The saturated pairwise interaction Gibbs point process as a joint species distribution model

TL;DR

This paper introduces a saturated pairwise interaction Gibbs point process model to analyze complex multi-species spatial patterns, capturing both attraction and repulsion, with proven stability and practical inference methods, demonstrated on ecological datasets.

Contribution

It presents a novel, easy-to-implement Gibbs point process model for multi-species interactions, including stability proof and inference techniques, applicable to ecological data analysis.

Findings

Model effectively captures attraction and repulsion in species distributions.

Proven local stability enables sampling via coupling from the past.

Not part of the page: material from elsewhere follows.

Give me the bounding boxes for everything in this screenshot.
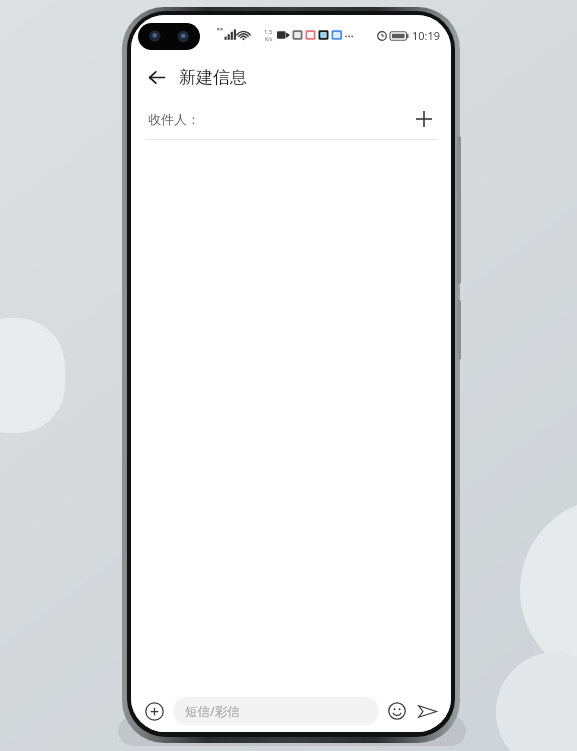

Demonstrated robustness on three ecological datasets.

Abstract

In an effort to effectively model observed patterns in the spatial configuration of individuals of multiple species in nature, we introduce the saturated pairwise interaction Gibbs point process. Its main strength lies in its ability to model both attraction and repulsion within and between species, over different scales. As such, it is particularly well-suited to the study of associations in complex ecosystems. Based on the existing literature, we provide an easy to implement fitting procedure as well as a technique to make inference for the model parameters. We also prove that under certain hypotheses the point process is locally stable, which allows us to use the well-known `coupling from the past' algorithm to draw samples from the model. Different numerical experiments show the robustness of the model. We study three different ecological datasets, demonstrating in each one that our model helps disentangle competing ecological effects on species' distribution.